[Entries taken from a collection]

--*--

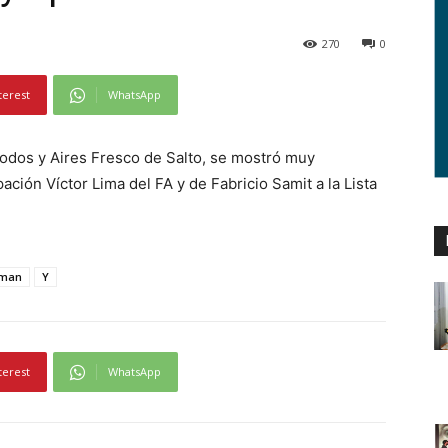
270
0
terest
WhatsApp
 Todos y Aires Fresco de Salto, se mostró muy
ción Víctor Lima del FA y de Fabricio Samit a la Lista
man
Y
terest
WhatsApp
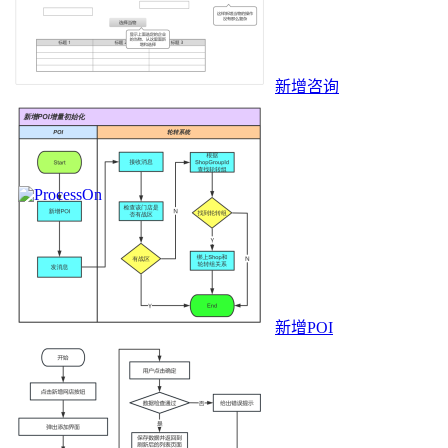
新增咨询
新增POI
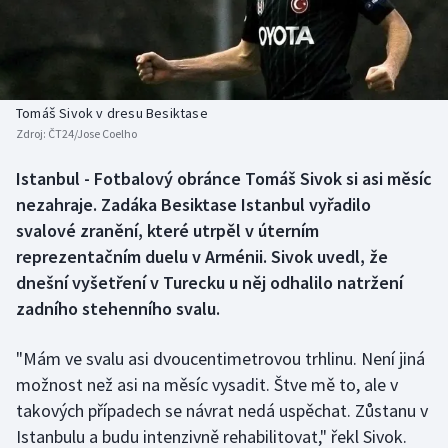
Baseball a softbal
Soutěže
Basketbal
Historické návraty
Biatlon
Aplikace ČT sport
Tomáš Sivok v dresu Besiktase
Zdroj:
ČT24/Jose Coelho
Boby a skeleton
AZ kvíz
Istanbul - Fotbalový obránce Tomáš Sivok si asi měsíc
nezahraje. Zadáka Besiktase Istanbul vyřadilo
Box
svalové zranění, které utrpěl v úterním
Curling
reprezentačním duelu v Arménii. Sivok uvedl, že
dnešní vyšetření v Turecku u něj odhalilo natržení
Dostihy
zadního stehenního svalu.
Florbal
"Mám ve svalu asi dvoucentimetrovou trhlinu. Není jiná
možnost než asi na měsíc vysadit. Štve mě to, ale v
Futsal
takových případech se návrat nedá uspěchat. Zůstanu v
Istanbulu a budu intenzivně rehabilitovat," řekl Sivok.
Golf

--*--

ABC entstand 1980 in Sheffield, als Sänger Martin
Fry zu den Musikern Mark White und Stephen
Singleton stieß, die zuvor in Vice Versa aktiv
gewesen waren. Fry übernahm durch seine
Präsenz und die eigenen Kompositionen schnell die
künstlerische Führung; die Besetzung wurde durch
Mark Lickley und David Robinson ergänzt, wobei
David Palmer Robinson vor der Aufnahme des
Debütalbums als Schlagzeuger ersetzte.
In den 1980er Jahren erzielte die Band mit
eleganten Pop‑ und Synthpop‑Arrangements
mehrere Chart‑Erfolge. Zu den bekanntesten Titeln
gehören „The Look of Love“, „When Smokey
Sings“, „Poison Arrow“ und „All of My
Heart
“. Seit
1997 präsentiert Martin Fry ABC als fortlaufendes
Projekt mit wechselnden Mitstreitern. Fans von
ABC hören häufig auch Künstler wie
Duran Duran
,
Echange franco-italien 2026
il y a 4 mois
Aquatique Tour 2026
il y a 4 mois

--*--

- _What is needed_: Across all the entries above, count each line that has the word "Sivok" in it, and give only the count.

- _Answer_: 4